When I started in the EDA industry, there was only one kind of verification that designers had to deal with -- functional verification. That also included some aspects of timing verification because simulators had built-in min/max timing abilities and could check a device’s setup and hold times. The market was primarily a board market because chip design was still very much in its infancy.
It was all fairly simple, and verification was far from being a bottleneck in the process.

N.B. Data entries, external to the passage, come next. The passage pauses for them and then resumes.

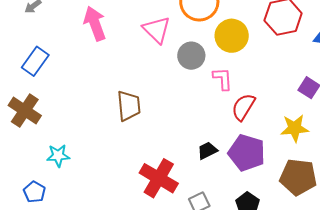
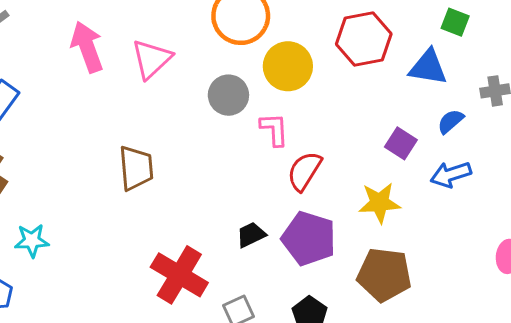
pink triangle: (157, 30) -> (152, 59), moved, turned 32

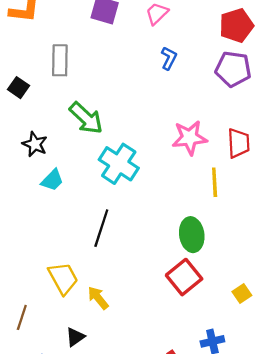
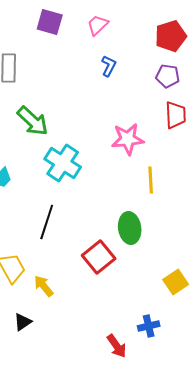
purple pentagon: (233, 69) -> (168, 76), size x0.7
red trapezoid: (239, 143) -> (176, 115), moved
red square: (184, 277) -> (99, 257), moved
yellow square: (242, 293) -> (176, 282), size x1.4

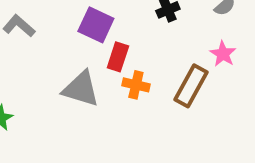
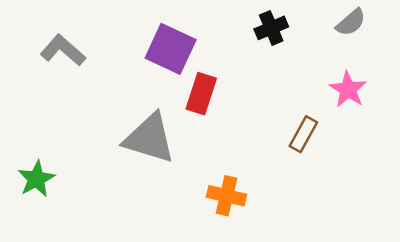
orange cross: (136, 85) -> (226, 196), moved
brown rectangle: (191, 86) -> (303, 134), size x0.6

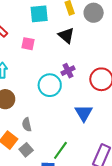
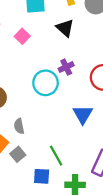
pink square: (28, 44) -> (22, 36), turned 32
green line: (60, 150) -> (56, 156), turned -66

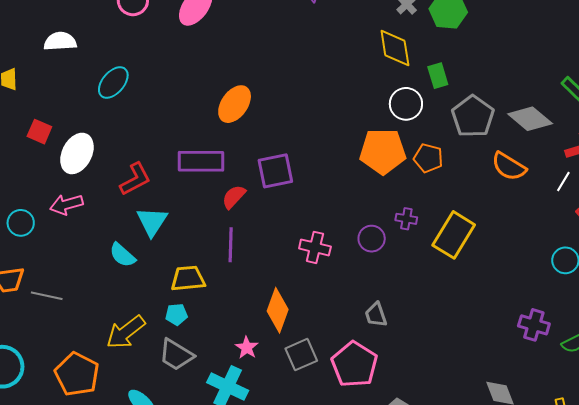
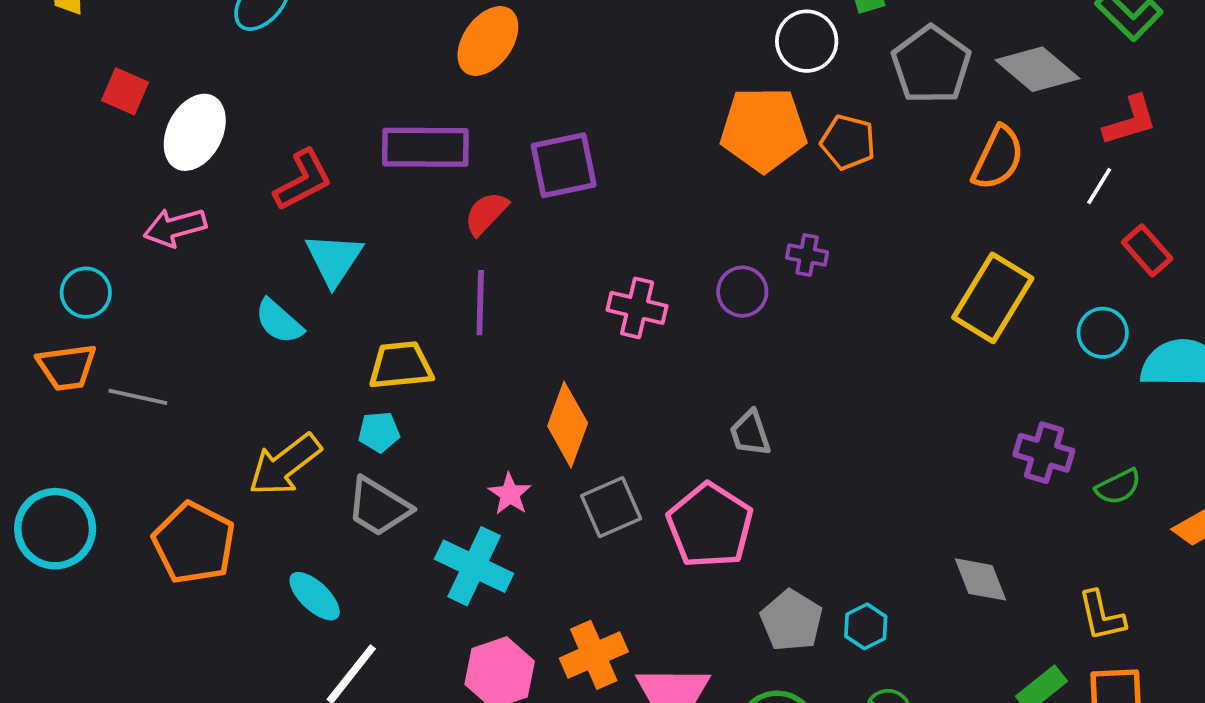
orange semicircle: (509, 166) -> (998, 158), turned -96
cyan circle: (21, 223) -> (86, 293), moved
yellow rectangle: (454, 235) -> (993, 298), moved

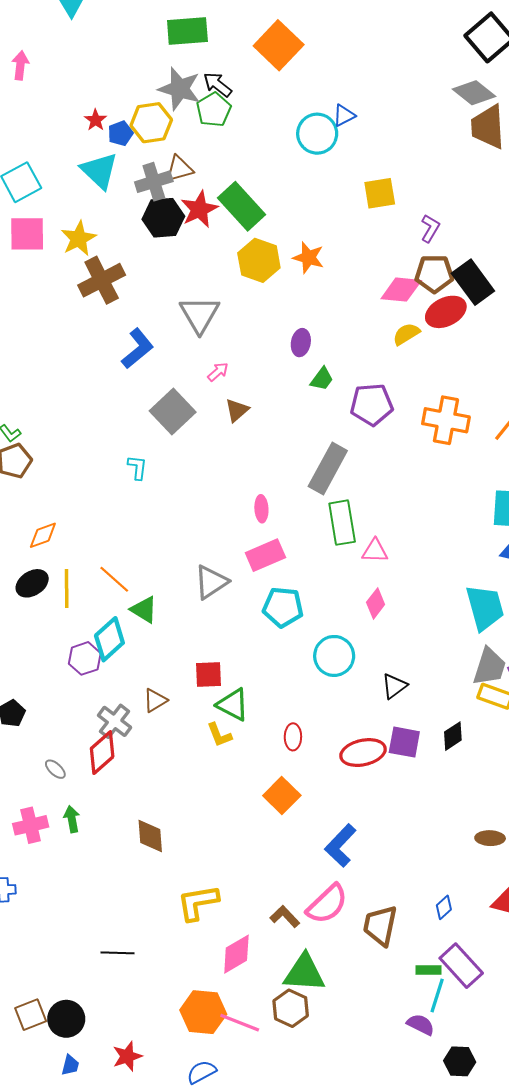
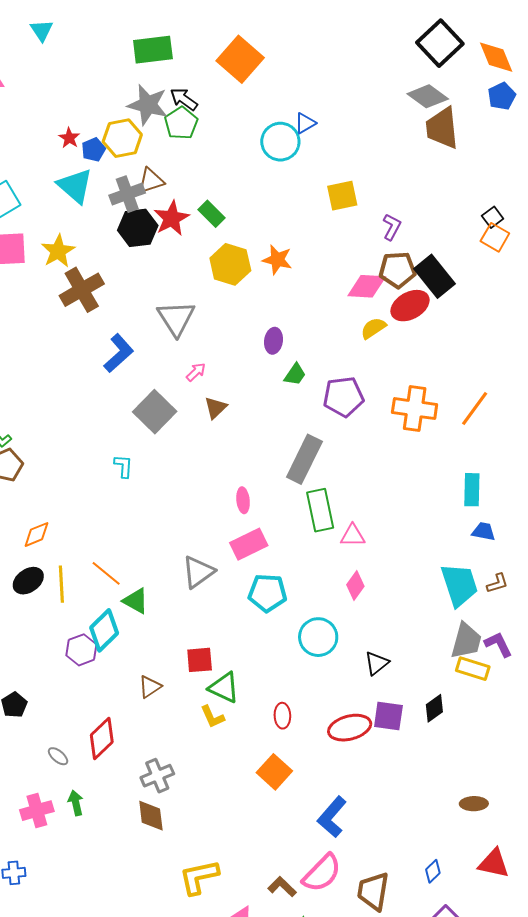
green rectangle: (241, 206) -> (212, 214), size x0.6
gray cross: (115, 721) -> (157, 776), moved, turned 32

Today, verification is becoming one of the most expensive aspects of the design process. I wonder if anyone has actually added the total costs of verification over the entire concept-to-product lifecycle. In the functional realm, it's estimated that verification accounts for somewhere between 50 to 70 percent of the total design cost, but this does not take into account all of the other types of verification that must now be performed, which includes:
- Timing verification
- Physical verification
- High-speed verification of interfaces such as DDR, SerDes, thermal, noise, and IR drop.
Even functional verification is reaching a crisis level: It's not possible to perform enough simulation to get to a reasonable level of confidence that the device will work. Part of this is due to the inefficiencies created by the tools themselves because they considered compute power to be free, and the only thing that should be optimized was human time.
Many companies have spent millions of dollars on emulators, and other forms of simulation acceleration, in order to try and get longer verification runs or more tests run, but even they are not able to provide enough horsepower.
Testing using constrained, random test-pattern generation may be one of the largest follies of EDA history. Today, an additional layer of abstraction is almost being forced upon the industry to enable more verification. Hopefully, this will stop the same mistakes from coming up again and again.
One piece of good news is that the race for higher clock frequencies has subsided. When single-processor designs were the rage, every product iteration required faster processors. This often required increasingly complex designs.
Eventually, the tradeoff failed, and we have made the transition to multi-processor solutions. This has not stopped interfaces and communications from going to higher frequencies and data rates, but maybe we'll see a leveling of verification costs with some areas requiring additional attention, while others will see falling costs.